Lebih lanjut ia menjelaskan bahwa untuk secara efektif memberantas penyakit ini, hal yang dapat dilakukan adalah dengan melakukan kontrol terhadap faktor penyakit ini, yaitu nyamuk aedes aegypti.

"Kalau pengendalian dilakukan pada musim kemarau, ketika populasi nyamuk rendah, jumlah populasinya ketika musim hujan akan lebih rendah," paparnya.

Menurut dia, seharusnya ada entomolog yang melakukan kontrol, dan bekerja sama dengan Dinas Pertanian terkait resistensi nyamuk terhadap insektisida yang selama ini digunakan oleh pertanian.

"Kontrol harus dilakukan, karena penyemprotan pada musim hujan itu tidak menyelesaikan masalah, tetapi hanya untuk menenangkan masyarakat," ujarnya.

Sementara itu, dalam upaya antisipasi penyakit DBD, peneliti dari Universitas Indonesia Budi Haryanto mengatakan masyarakat perlu mewaspadai waktu beraktivitas nyamuk aedes aegypti agar tidak terkena gigitan yang dapat menyebabkan DBD.
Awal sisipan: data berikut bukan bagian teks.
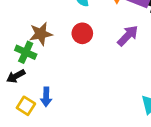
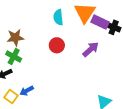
brown star: (41, 34) -> (15, 38), moved
blue arrow: (46, 97) -> (27, 91), turned 56

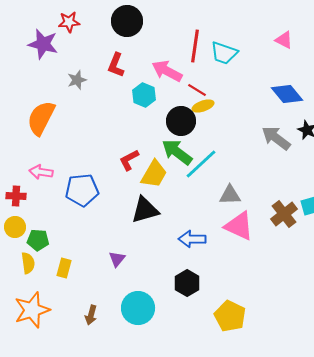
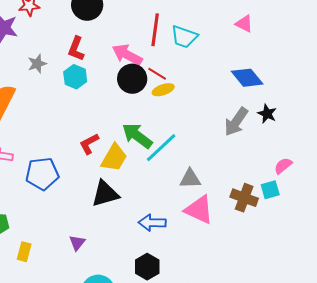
cyan hexagon: (144, 95) -> (75, 77), moved
black circle: (181, 121) -> (132, 79), moved
gray arrow: (276, 138) -> (236, 122), turned -92
brown cross: (284, 214) -> (244, 198), turned -32

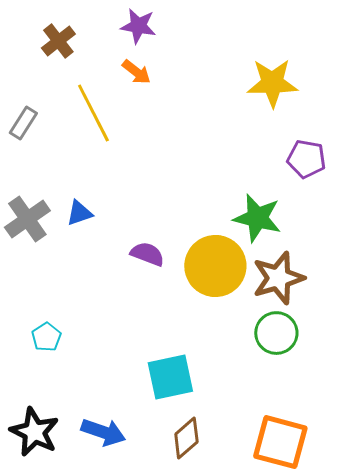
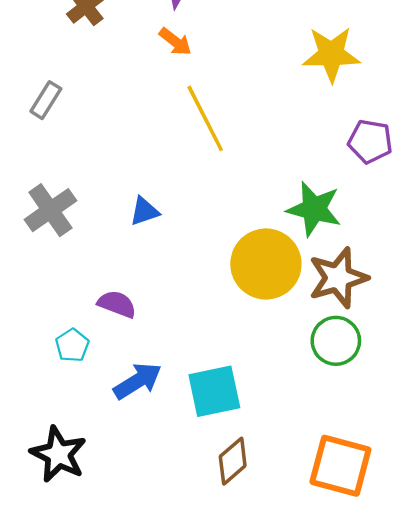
yellow line: (93, 113) -> (205, 118), moved
blue triangle: (79, 213) -> (144, 211), moved
purple semicircle: (147, 254) -> (117, 304), moved
blue arrow: (103, 432) -> (138, 381), moved, turned -51

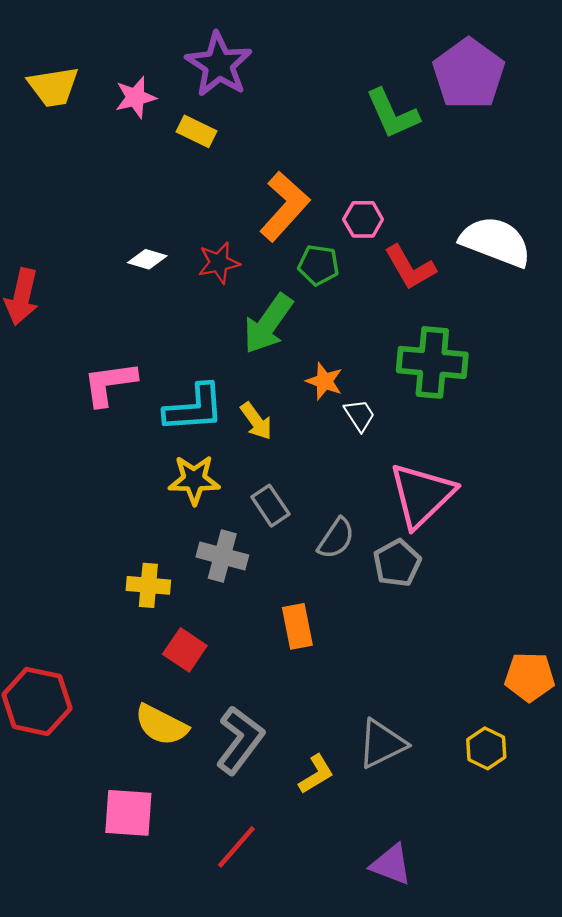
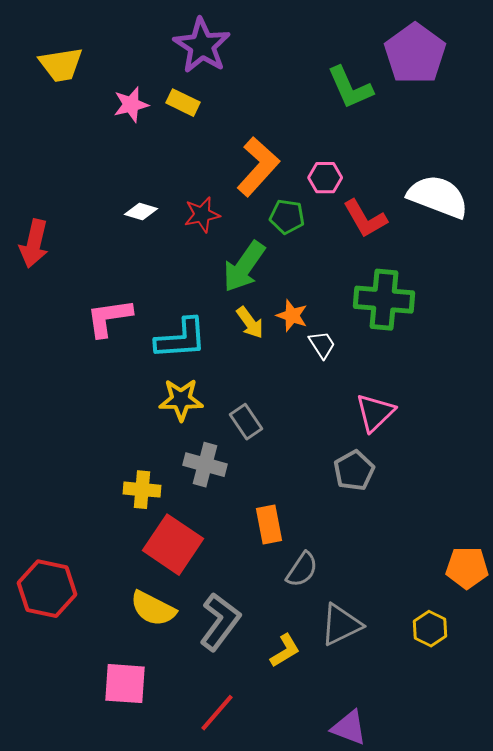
pink star: (136, 97) -> (131, 105), moved
yellow arrow: (256, 421) -> (250, 323), moved
pink triangle: (422, 495) -> (375, 413), size x0.7
gray semicircle: (336, 538) -> (302, 570), moved
red square: (185, 650) -> (173, 545), size x1.6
"Nyamuk aedes aegypti aktif menggigit pada jam 08.00-11.00 pagi dan jam 14.00-17.00 sore. Kalau kebetulan pada jam-jam tersebut ada jentik di genangan air, tempat itu punya risiko besar terkena demam berdarah," kata peneliti perubahan iklim dan kesehatan lingkungan dari UI ini.

Budi mengatakan nyamuk aedes aegypti akan beristirahat di daerah kebon atau dedaunan di luar jam aktif tersebut.

Masyarakat diharapkan menutup semua pintu agar nyamuk tidak bebas memasuki ruangan dan menemukan tempat penampungan air untuk berkembang biak.

Pada musim pancaroba, Budi menjelaskan penyakit demam berdarah memang menjadi yang paling banyak diderita, bahkan jumlah kasusnya meningkat selama dua bulan terakhir.

Suhu yang sering berubah-ubah, yakni panas pada siang hari kemudian hujan pada malam hari menyebabkan daya tahan tubuh seseorang melemah.

"Suhunya terkadang panas sekali, kemudian hujan sehingga tubuh seseorang seringkali tidak bisa menangkal bakteri atau virus yang biasa ditoleransi," kata Budi.

Penanganan DBD bukan hanya melalui kegiatan pengasapan dan pembagian abate, melainkan juga perlu didukung masyarakat dengan ikut bergotong-royong membersihkan lingkungan serta tidak membiarkan air yang tergenang sehingga bisa menjadi media perkembangbiakan nyamuk.

Berjangkitnya kasus DBD belakangan ini yang berujung pada penetapan kejadian kuar biasa di 11 kabupaten/kota di Indonesia, harus menjadi perhatian semua pihak sehingga penyakit itu tidak semakin meluas.